Exercise aim:
Of the entries below, copy only those lines that contain the word "home".

Data extracted from a collection:

--------------------------------

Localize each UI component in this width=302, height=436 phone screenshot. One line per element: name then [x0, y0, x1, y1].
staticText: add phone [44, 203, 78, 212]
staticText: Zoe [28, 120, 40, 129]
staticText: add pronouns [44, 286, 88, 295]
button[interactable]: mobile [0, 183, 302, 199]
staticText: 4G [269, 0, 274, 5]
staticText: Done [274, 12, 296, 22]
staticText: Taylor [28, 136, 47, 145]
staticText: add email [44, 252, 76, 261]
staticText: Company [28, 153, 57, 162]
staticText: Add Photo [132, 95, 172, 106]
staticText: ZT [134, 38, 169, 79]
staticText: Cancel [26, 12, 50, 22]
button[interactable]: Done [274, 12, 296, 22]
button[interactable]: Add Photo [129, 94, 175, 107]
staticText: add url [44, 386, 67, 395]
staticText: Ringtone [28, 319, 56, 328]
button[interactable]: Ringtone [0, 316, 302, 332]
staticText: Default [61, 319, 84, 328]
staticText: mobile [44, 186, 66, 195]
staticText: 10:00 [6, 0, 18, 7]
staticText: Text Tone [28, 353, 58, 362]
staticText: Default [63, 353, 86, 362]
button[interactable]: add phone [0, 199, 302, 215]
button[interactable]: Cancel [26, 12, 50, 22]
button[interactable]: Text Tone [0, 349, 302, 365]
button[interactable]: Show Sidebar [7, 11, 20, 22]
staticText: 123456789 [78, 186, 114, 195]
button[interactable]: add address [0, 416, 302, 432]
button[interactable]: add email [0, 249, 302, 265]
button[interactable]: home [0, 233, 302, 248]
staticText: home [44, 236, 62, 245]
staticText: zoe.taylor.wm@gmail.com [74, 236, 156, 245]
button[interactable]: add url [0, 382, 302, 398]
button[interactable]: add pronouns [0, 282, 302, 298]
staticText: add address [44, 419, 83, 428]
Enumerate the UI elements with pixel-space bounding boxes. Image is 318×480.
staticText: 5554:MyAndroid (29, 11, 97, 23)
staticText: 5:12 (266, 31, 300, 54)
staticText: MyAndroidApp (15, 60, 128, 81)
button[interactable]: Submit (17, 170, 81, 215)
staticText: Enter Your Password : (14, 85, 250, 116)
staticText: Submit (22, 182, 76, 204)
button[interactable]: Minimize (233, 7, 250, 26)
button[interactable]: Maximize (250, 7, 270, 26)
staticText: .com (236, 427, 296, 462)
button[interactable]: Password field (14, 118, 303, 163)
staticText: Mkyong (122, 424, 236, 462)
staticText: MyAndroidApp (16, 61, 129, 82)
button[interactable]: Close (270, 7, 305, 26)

--------------------------------

Response for this exercise:
button[interactable]: home [0, 233, 302, 248]
staticText: home [44, 236, 62, 245]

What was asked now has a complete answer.